* What the task asks: Your copy should repeat each record exactly and contain none of the pictures.

* Dataset excerpts:
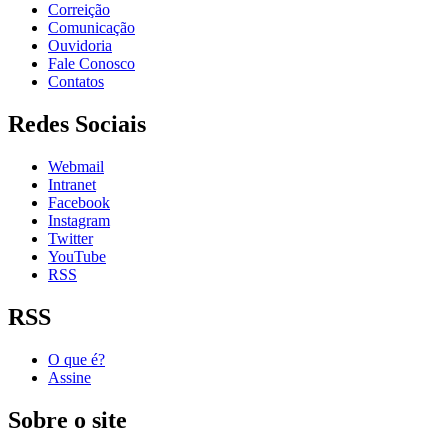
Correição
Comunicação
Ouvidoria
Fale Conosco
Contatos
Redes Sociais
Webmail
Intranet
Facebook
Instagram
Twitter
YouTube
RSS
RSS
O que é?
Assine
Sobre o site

* Answer area:
Correição
Comunicação
Ouvidoria
Fale Conosco
Contatos
Redes Sociais
Webmail
Intranet
Facebook
Instagram
Twitter
YouTube
RSS
RSS
O que é?
Assine
Sobre o site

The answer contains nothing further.